Utilisation, pour l’investigation et la clinique, du test de provocation par piqûre. : Dubois AE. dans Curr Opin Allergy Clin Immunol. 2003 Aug ;3(4):283-5

- But de la revue.
* Le test de provocation par piqûre a été un outil important dans l’amélioration des connaissances sur l’allergie aux piqûres d’insectes dues aux hyménoptères.
* Alors que quelques centres européens ont été par le passé partisans de leur utilisation comme un test diagnostique de routine pour la sélection des patients nécessitant une immunothérapie aux venins, cette pratique a été abandonnée en raison de la faible reproductibilité du test.
* Dans cette revue, la possibilité d’utiliser ce test de provocation en pratique clinique est discutée, à la lumière des connaissances habituelles sur les limites du test.
* Son utilisation dans des études récentes est aussi discutée, en insistant sur les implications liées à la variabilité du test.

- Données récentes.
* Plusieurs études ont essayé de quantifier le risque de récidive de réaction anaphylactique aux piqûres d’hyménoptères dans des situations cliniques variables, sur la base du résultat d’un seul test de provocation par piqûre.
* Beaucoup de ces études ont été conduites sur de petits groupes de patients, et doivent donc être interprétées avec précaution.

- Résumé.
* Alors que le test de provocation par piqûre avec un insecte vivant est toujours le meilleur test disponible pour affirmer la réactivité clinique aux venins d’insectes, la reproductibilité en est modeste.
* L’évolution après piqûre provoquée unique chez un patient donné devrait donc être interprétée avec précaution, à la fois en pratique clinique et dans le domaine de la recherche.

 Dr Philippe Carré

Commentaire de l'auteur :

Certaines équipes européennes, en particulier hollandaises, ont proposé le test de provocation réaliste par piqûre provoquée d’hyménoptère pour affirmer le diagnostic d’allergie et décider de l’indication d’une désensibilisation, chez des patients ayant présenté une réaction systémique après piqûre spontanée.

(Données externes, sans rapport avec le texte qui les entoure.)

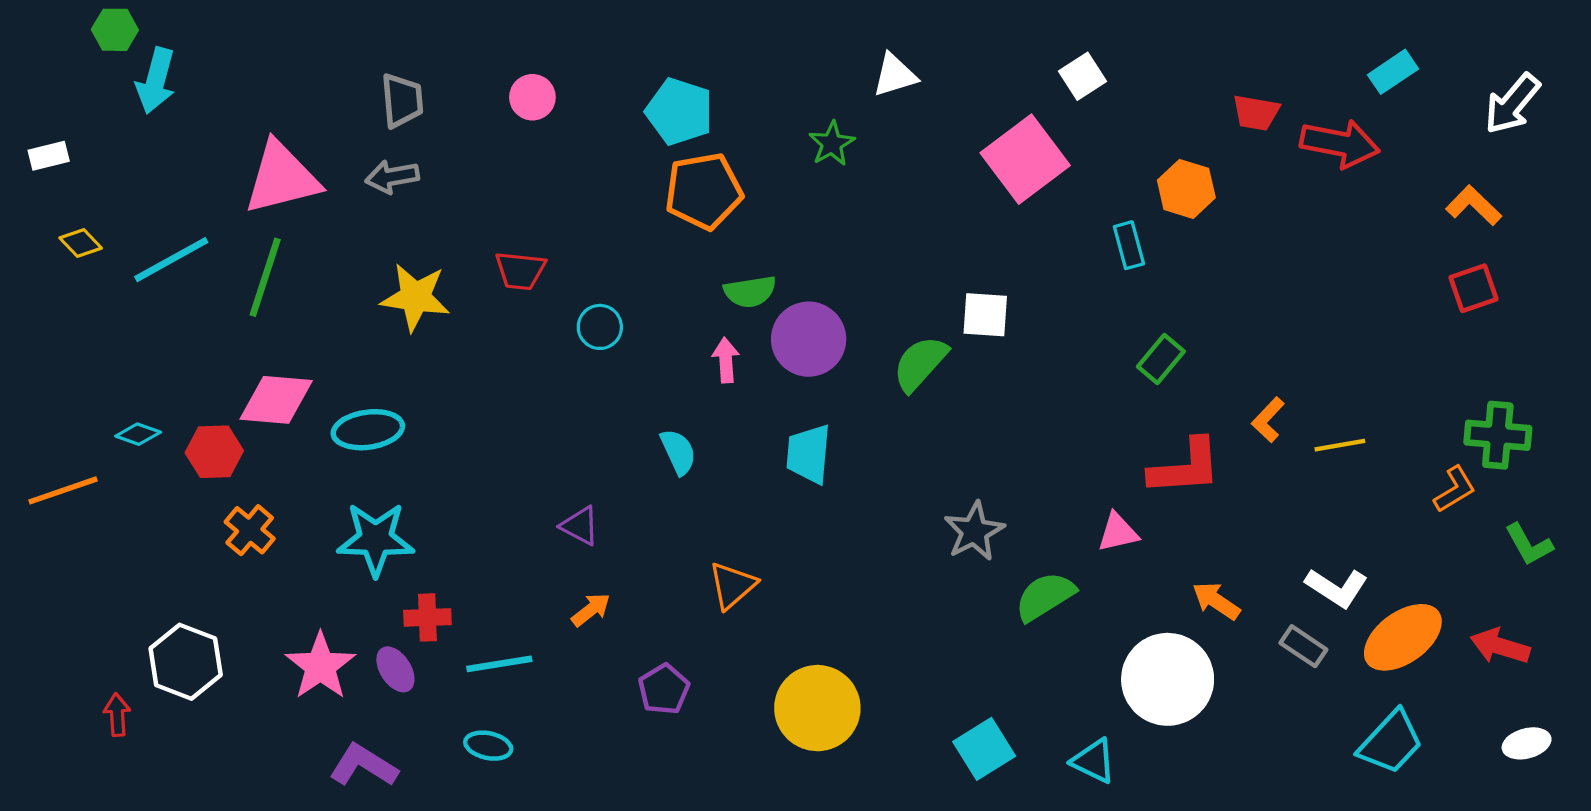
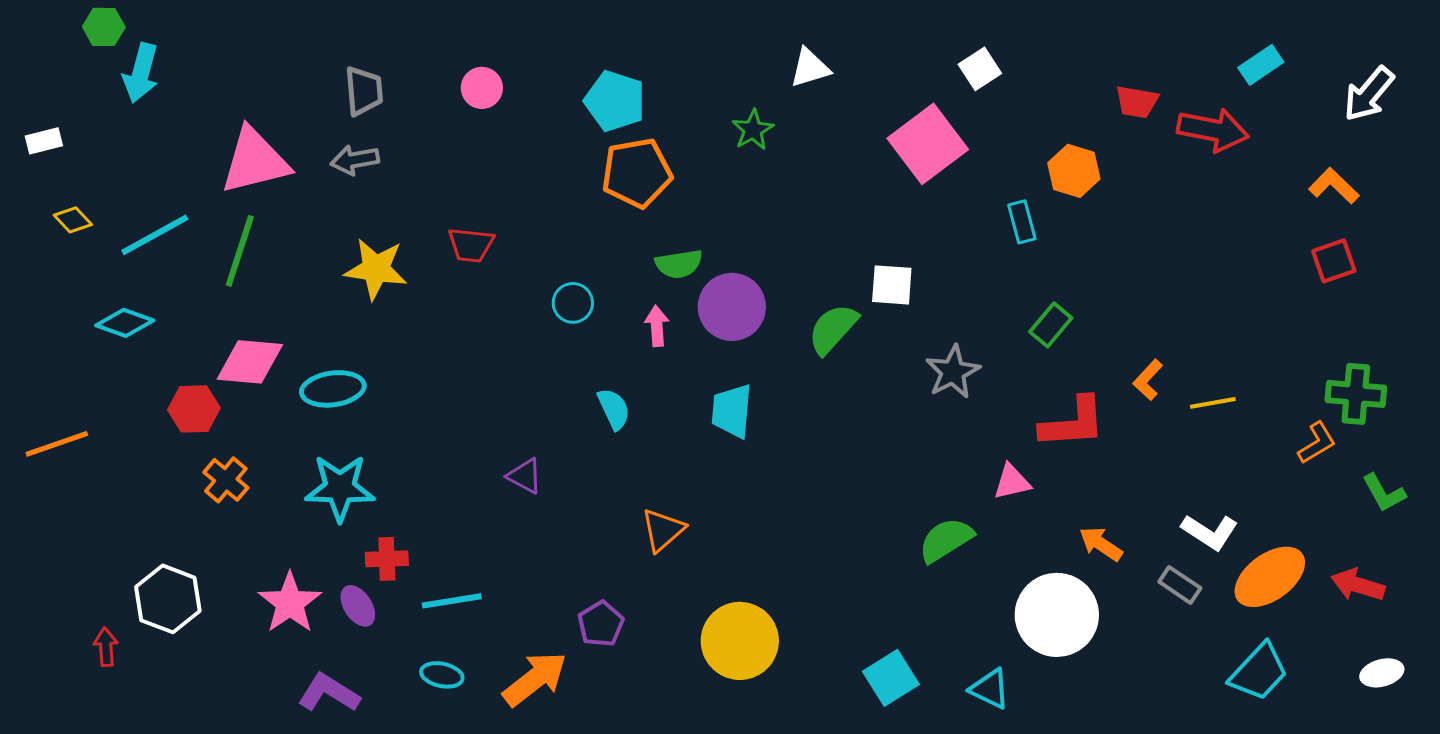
cyan circle: (600, 327) -> (573, 303), moved
cyan diamond: (138, 434) -> (125, 323), moved, size x1.4
gray star: (974, 531) -> (953, 372), moved
orange arrow: (591, 610) -> (535, 679), moved, size x1.8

Cette attitude a été critiquée, d’abord pour des raisons éthiques en raison de la gravité potentielle des récidives cliniques, et d’autre part pour la raison qui ressort de cette revue : le manque de reproductibilité du test réaliste ; autrement dit, une piqûre provoquée bien tolérée ne préjuge pas de l’évolution après une piqûre spontanée ultérieure.

Depuis plus de 20 ans, on sait que le risque de récidive clinique n’est pas systématique après une piqûre spontanée, de l’ordre de 50 à 60% (ce qui avait été à la source d’une erreur d’interprétation initiale quant à l’efficacité des désensibilisations faites avec les corps totaux d’insectes au début des années 80 : certains patients désensibilisés supportaient les piqûres suivantes, ce qui n’était pas le fait de l’efficacité du traitement, mais de l’évolution naturelle de cette allergie).

Pour la décision individuelle de traitement, le test de provocation réaliste ne peut donc pas servir de « gold standard » en raison de son manque de reproductibilité, et les indications thérapeutiques doivent continuer à être prises sur les critères classiques : éléments cliniques, âge, gravité de la réaction, résultats des tests cutanés et éventuellement du dosage des IgE spécifiques.

Les recommandations internationales, et notamment européennes, ne disent pas autre chose (Position Paper : Immunotherapy with Hymenoptera venoms. Müller, ALLERGY, 1993,14 :18).

Malgré leur ancienneté (10 ans), rien n’est venu à ce jour les contredire.